Children don’t have problems with things that they immediately can’t understand. There’s a mix in [the book]. Some stuff will be a little bit below their capacity; some stuff will be a little bit above their capacity. Some stuff, like the Chris Ware game is way above my capacity. This is what happens to kids with everything they’re confronted with. A lot of them are able to blindly move through things that they are watching and only understand like 40% of it, but 40% is fine. What we wanted to do was something that was G rated, which could be enjoyed by the whole family, but didn’t have anything to do with condescension.
BT: Sort of like the old Warner Brothers cartoons?
SPIEGELMAN: Exactly like that. The Chris Ware thing was my Waterloo. It was so good that we couldn’t not use it. But, for example, the instructions on how to play the game were all set in six point type, and told in turn of the last century’s prose style.
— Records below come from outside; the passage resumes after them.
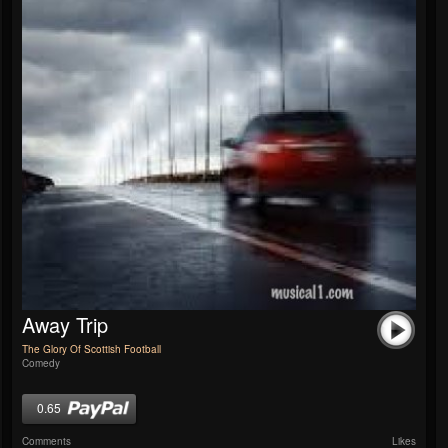
Away Trip
The Glory Of Scottish Football
Comedy
0.65
Comments
Likes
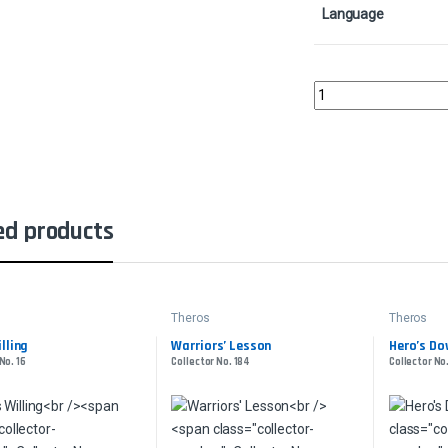
Language
Lightning StrikeCollec
ed products
Theros
Theros
lling
Warriors’ Lesson
Hero’s Do
No. 16
Collector No. 184
Collector No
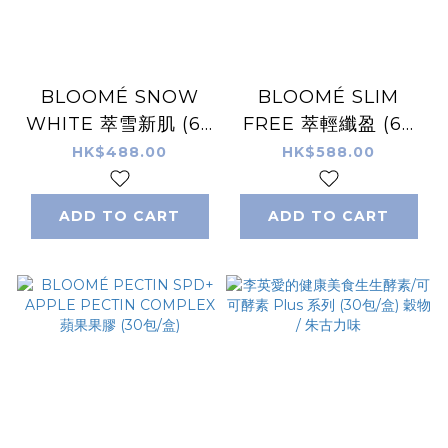
BLOOMÉ SNOW
BLOOMÉ SLIM
WHITE 萃雪新肌 (60
FREE 萃輕纖盈 (60
粒/瓶)
粒/瓶)
HK$488.00
HK$588.00
ADD TO CART
ADD TO CART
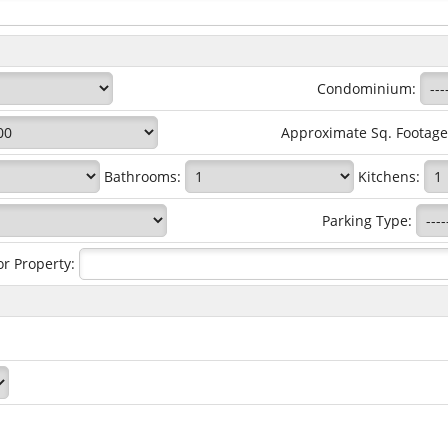
Condominium:
Approximate Sq. Footag
Bathrooms:
Kitchens:
Parking Type:
or Property:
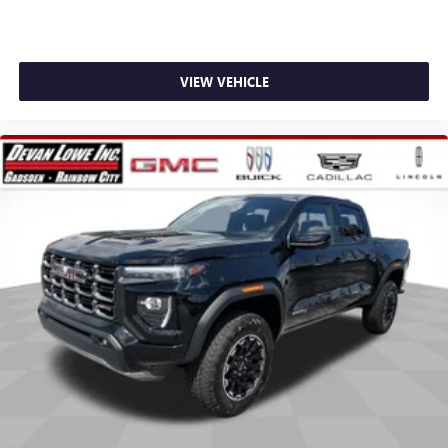
stars, artists, creators, hosts and athletes
SiriusXM with 360L transforms your ride with our
most extensive and personalized radio experience
on the road that lets you enjoy ad-free music, talk
VIEW VEHICLE
and news, live sports, comedy, podcasts and more
Experience SiriusXM wherever you go in your
vehicle and on the SiriusXM app with
personalization features to make discovering your
perfect entertainment easier than ever before
®
Bluetooth®
Pair your compatible mobile phone to your
1
vehicle's infotainment system
Place and receive hands-free phone calls
Store your phone's contact list in the system to
place an outgoing call quickly using the touch-
screen display or voice command system
With streaming audio capability, you can listen to
files stored on your phone or Bluetooth® digital
media device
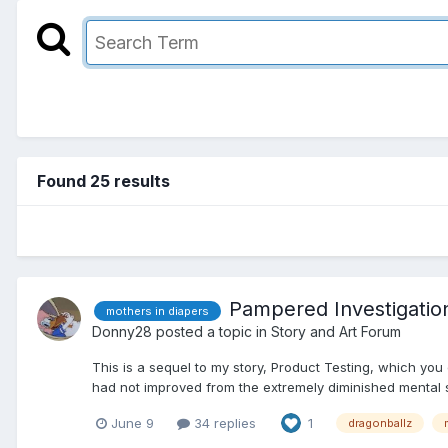
Found 25 results
Pampered Investigatio
mothers in diapers
Donny28
posted a topic in
Story and Art Forum
This is a sequel to my story, Product Testing, which you
had not improved from the extremely diminished mental s
June 9
34 replies
1
dragonballz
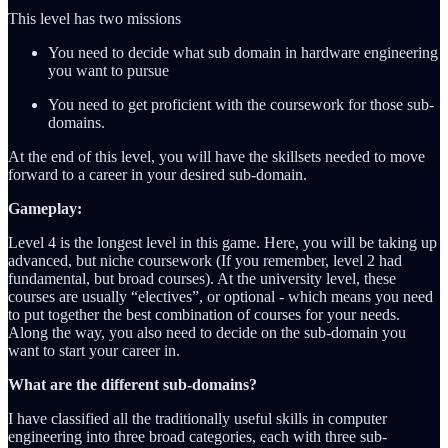
This level has two missions
You need to decide what sub domain in hardware engineering
you want to pursue
You need to get proficient with the coursework for those sub-
domains.
At the end of this level, you will have the skillsets needed to move
forward to a career in your desired sub-domain.
Gameplay:
Level 4 is the longest level in this game. Here, you will be taking up
advanced, but niche coursework (If you remember, level 2 had
fundamental, but broad courses). At the university level, these
courses are usually “electives”, or optional - which means you need
to put together the best combination of courses for your needs.
Along the way, you also need to decide on the sub-domain you
want to start your career in.
What are the different sub-domains?
I have classified all the traditionally useful skills in computer
engineering into three broad categories, each with three sub-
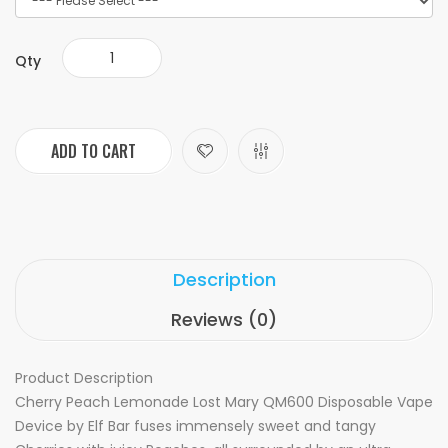
Qty
ADD TO CART
Description
Reviews (0)
Product Description
Cherry Peach Lemonade Lost Mary QM600 Disposable Vape
Device by Elf Bar fuses immensely sweet and tangy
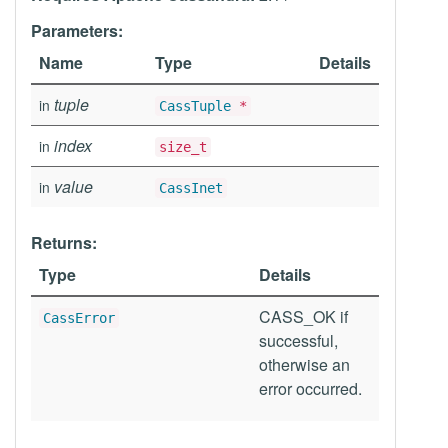
Parameters:
Name
Type
Details
tuple
in
CassTuple
*
index
in
size_t
value
in
CassInet
Returns:
Type
Details
CASS_OK if
CassError
successful,
otherwise an
error occurred.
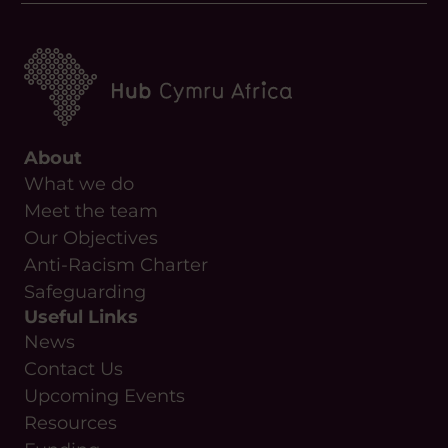
About
What we do
Meet the team
Our Objectives
Anti-Racism Charter
Safeguarding
Useful Links
News
Contact Us
Upcoming Events
Resources
Funding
And so I figured, this isn’t exactly what I thought we were going to do, and so what we did was we just suggested to him that he leave those instructions exactly as they are, and on top say, “Instructions for children.” But could you please add, in eighteen point type, a simple paragraph that says “Instructions for grown-ups?” Something that tells you in just simple monosyllables how to play the game.
We did that, and the thing is that, although it looks so peculiarly complex and ornate, the fact of the matter is that it’s very easy to understand to principles of how to play the game. It is eminently playable; it’s like adding Mad Libs to a board game. And it works.
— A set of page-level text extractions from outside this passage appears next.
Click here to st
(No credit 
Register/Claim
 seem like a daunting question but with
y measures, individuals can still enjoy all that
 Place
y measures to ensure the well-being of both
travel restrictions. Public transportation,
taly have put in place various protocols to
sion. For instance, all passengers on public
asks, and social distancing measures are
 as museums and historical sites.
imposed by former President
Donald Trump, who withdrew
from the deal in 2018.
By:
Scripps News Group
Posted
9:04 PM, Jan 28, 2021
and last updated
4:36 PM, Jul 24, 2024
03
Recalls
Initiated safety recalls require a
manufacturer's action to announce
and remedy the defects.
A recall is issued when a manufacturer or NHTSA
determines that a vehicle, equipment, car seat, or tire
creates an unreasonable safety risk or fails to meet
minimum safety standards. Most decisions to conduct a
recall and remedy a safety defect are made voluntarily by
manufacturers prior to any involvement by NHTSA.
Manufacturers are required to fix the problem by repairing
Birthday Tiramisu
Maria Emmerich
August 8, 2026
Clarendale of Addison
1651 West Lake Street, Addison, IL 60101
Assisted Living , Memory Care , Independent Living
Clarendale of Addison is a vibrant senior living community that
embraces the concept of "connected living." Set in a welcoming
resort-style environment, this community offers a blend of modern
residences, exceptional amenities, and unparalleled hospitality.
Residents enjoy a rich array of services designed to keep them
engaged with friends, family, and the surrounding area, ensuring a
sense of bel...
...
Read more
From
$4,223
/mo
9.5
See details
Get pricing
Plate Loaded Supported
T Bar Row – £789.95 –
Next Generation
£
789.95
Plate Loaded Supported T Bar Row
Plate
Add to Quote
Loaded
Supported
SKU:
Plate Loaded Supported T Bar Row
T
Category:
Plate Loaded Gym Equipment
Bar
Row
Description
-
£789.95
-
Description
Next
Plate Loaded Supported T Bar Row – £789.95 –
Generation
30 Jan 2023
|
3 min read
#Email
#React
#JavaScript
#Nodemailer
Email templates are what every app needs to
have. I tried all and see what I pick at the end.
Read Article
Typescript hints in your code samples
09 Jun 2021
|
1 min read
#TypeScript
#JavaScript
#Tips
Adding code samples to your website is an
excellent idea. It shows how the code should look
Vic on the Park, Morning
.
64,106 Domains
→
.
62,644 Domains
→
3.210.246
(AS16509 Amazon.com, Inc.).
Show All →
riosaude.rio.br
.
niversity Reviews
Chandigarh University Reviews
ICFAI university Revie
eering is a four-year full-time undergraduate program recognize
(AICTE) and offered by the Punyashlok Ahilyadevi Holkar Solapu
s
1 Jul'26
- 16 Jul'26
What was unfortunate in way was, because it was an endpaper, it’s the first thing you see when you lift up the cover, and it undid a lot of the labor I put into making sure this [book] felt “user friendly.” Like the cover was a choice that was trying to make something about as non-threatening as possible in terms of it’s being about comics. And ultimately the first story I did was trying to find something where I could hit a note where you would absolutely know that there were no major curve balls being thrown. And I would say that 85 to 90 percent of the book is on that level.
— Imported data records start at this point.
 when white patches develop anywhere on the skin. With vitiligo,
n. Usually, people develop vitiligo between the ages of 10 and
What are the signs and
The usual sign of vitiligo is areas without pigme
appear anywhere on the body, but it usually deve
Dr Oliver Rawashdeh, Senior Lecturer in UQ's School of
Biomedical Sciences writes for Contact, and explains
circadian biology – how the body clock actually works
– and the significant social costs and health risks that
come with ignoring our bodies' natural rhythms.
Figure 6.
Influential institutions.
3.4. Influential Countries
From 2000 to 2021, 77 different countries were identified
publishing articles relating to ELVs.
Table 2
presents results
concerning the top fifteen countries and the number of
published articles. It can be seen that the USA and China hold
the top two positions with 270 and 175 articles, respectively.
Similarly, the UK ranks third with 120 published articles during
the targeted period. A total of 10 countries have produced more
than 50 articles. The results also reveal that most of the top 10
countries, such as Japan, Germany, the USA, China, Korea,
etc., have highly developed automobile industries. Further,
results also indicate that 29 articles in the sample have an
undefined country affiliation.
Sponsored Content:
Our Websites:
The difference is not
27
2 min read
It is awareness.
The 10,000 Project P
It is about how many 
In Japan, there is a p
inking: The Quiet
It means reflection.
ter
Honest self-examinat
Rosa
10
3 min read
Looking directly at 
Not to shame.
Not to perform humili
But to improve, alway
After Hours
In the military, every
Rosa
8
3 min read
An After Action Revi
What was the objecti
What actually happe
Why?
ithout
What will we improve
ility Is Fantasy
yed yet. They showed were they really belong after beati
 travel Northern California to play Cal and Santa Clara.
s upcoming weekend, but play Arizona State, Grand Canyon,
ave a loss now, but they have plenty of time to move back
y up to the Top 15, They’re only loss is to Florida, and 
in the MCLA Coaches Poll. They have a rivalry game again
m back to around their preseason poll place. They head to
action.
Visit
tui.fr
Unfortunately, the very first thing you see is this madman’s intense board game. [In the game] there’s, you know, the “Heisenberg Principle” square that says, “If you land here, throw the board in the air and start again.” And, then similarly, this back page [of the game] got very complex. So we tried to make it more accessible, adding a back to the endpaper, opening up the beginning of the book further to separate it from the book. What it was was that it was too damn good to not use, but it was definitely coming from somewhere else than the heart of the project, and that could have set up part of the problem that got us the problematic reviews from Horn Book and the Associated Press, because it looked like all of a sudden we were trying to pass as kid literature.
But having left this [book] with kids and watched them go at it, it’s very inviting, and when I see what’s happening on an ongoing basis in Europe with comics in general, Comics are definitely able to hold their own against Nintendo games and Playstations. What’s interesting is you can go to a newsstand in France and they have about 30 children’s’ magazines arranged [for all age groups]. All of those magazines include comics, and there’s still a rather vital comics industry for kids. All of those things are available in book stores as well as magazine stores and the result is it’s part of how French kids become literate. Based on the fact that we’ve now got an administration that keeps me awake at night, that almost 50 percent of the country voted for George W. Bush, I’m convinced that it’s important that people in this country learn how to read well so that this never happens again.
BT: What do you think lies ahead for comics artists of the future?
SPIEGELMAN: A lot of burger flipping.